Suppose I have a subprogram written using the SPARK Ada subset with postconditions verifying some property - for example, that the returned array is sorted, whose body just calls out to a function external to SPARK - for example, a C/C++ function that sorts arrays. Is there any way to force SPARK to assume, after this call, that the array will be sorted?
In short, GNATprove takes a divide-and-conquer approach when analyzing code. The following explanation is incomplete and in practice things are slightly more complicated, but for the sake of understanding, it gives a useful perspective on how things work.
For each assertion, loop invariant and pre-/post-condition GNATprove creates verification conditions (VCs) that must be proven. Verification conditions are to be proven by assumptions and the semantics of the code.
When a code section is being analyzed, and this code section starts just after a call to a subprogram, then any post-condition of that subprogram is assumed to hold.
If that particular subprogram is implemented in SPARK, then GNATprove will try to proof that the post-conditions indeed hold by analyzing the subprogram. However, if the particular subprogram is not in SPARK (e.g., the subprogram is imported), then the post-conditions will remain assumptions and it is left to the developer to prove them by other means.
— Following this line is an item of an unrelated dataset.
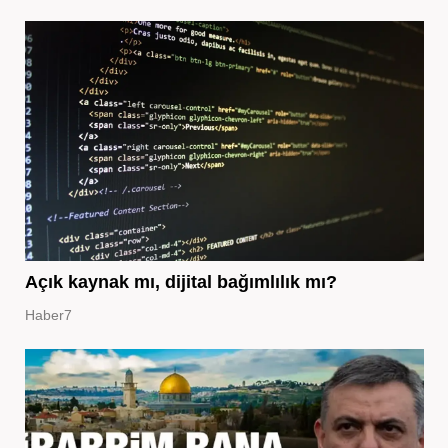
Açık kaynak mı, dijital bağımlılık mı?
Haber7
A nice example that illustrates the first point can be found in sections 1 and 2 of the recently published article The Work of Proof in SPARK (available here). Note in particular how a repeated call to the Increment function is being analyzed by GNATprove.
So, if you want SPARK to assume particular post-conditions to hold for a subprogram that is not in SPARK (an imported function, for example), just provide the post-conditions.